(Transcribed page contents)
*** Block opens ***

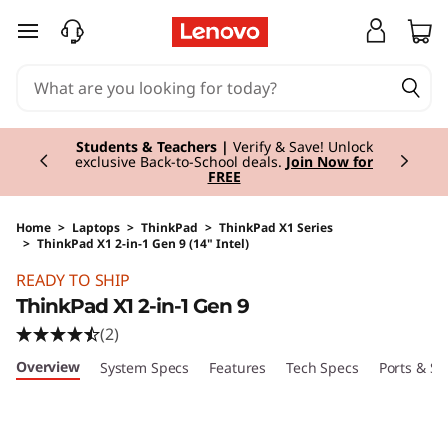
skip to main content
Currently displaying item 3 of 3
Students & Teachers |
Verify & Save! Unlock
exclusive Back-to-School deals.
Join Now for
FREE
Home
>
Laptops
>
ThinkPad
>
ThinkPad X1 Series
>
ThinkPad X1 2-in-1 Gen 9 (14" Intel)
Original Price 2300.00 EUR Discounted Price 
READY TO SHIP
ThinkPad X1 2-in-1 Gen 9
(2)
Overview
System Specs
Features
Tech Specs
Ports & Sl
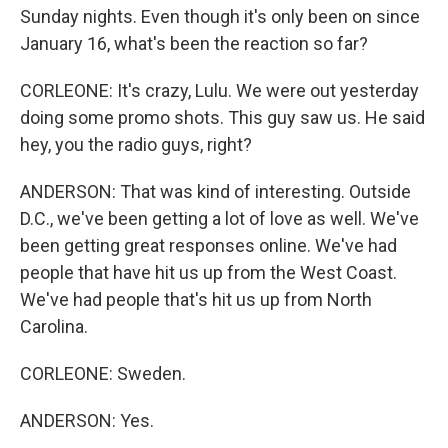
Sunday nights. Even though it's only been on since
January 16, what's been the reaction so far?
CORLEONE: It's crazy, Lulu. We were out yesterday
doing some promo shots. This guy saw us. He said
hey, you the radio guys, right?
ANDERSON: That was kind of interesting. Outside
D.C., we've been getting a lot of love as well. We've
been getting great responses online. We've had
people that have hit us up from the West Coast.
We've had people that's hit us up from North
Carolina.
CORLEONE: Sweden.
ANDERSON: Yes.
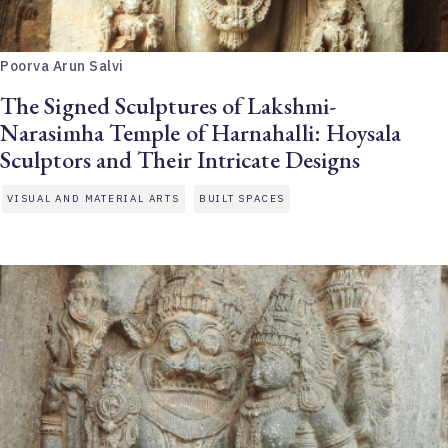
Poorva Arun Salvi
The Signed Sculptures of Lakshmi-
Narasimha Temple of Harnahalli: Hoysala
Sculptors and Their Intricate Designs
VISUAL AND MATERIAL ARTS
BUILT SPACES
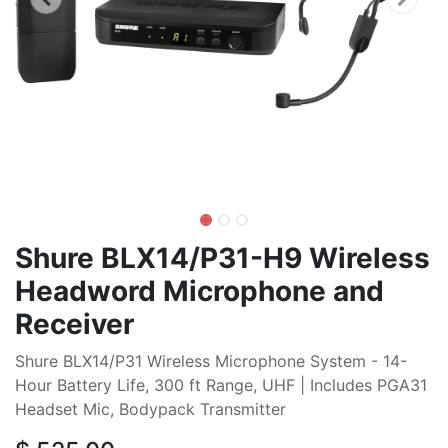
Shure BLX14/P31-H9 Wireless
Headword Microphone and
Receiver
Shure BLX14/P31 Wireless Microphone System - 14-
Hour Battery Life, 300 ft Range, UHF | Includes PGA31
Headset Mic, Bodypack Transmitter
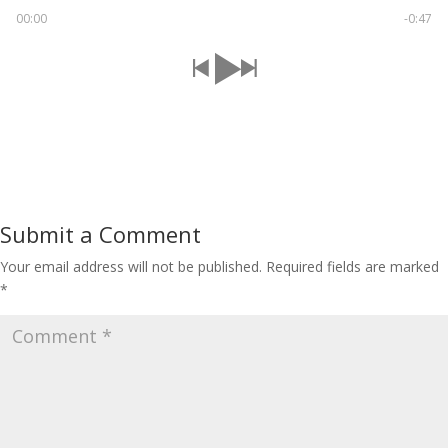
00:00
-0:47
Submit a Comment
Your email address will not be published.
Required fields are marked
*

*** Block closes ***

Please set down each line of the data above exactly as written, without the pictures.

skip to main content
Currently displaying item 3 of 3
Students & Teachers |
Verify & Save! Unlock
exclusive Back-to-School deals.
Join Now for
FREE
Home
>
Laptops
>
ThinkPad
>
ThinkPad X1 Series
>
ThinkPad X1 2-in-1 Gen 9 (14" Intel)
Original Price 2300.00 EUR Discounted Price 
READY TO SHIP
ThinkPad X1 2-in-1 Gen 9
(2)
Overview
System Specs
Features
Tech Specs
Ports & Sl
Sunday nights. Even though it's only been on since
January 16, what's been the reaction so far?
CORLEONE: It's crazy, Lulu. We were out yesterday
doing some promo shots. This guy saw us. He said
hey, you the radio guys, right?
ANDERSON: That was kind of interesting. Outside
D.C., we've been getting a lot of love as well. We've
been getting great responses online. We've had
people that have hit us up from the West Coast.
We've had people that's hit us up from North
Carolina.
CORLEONE: Sweden.
ANDERSON: Yes.
Poorva Arun Salvi
The Signed Sculptures of Lakshmi-
Narasimha Temple of Harnahalli: Hoysala
Sculptors and Their Intricate Designs
VISUAL AND MATERIAL ARTS
BUILT SPACES
Shure BLX14/P31-H9 Wireless
Headword Microphone and
Receiver
Shure BLX14/P31 Wireless Microphone System - 14-
Hour Battery Life, 300 ft Range, UHF | Includes PGA31
Headset Mic, Bodypack Transmitter
00:00
-0:47
Submit a Comment
Your email address will not be published.
Required fields are marked
*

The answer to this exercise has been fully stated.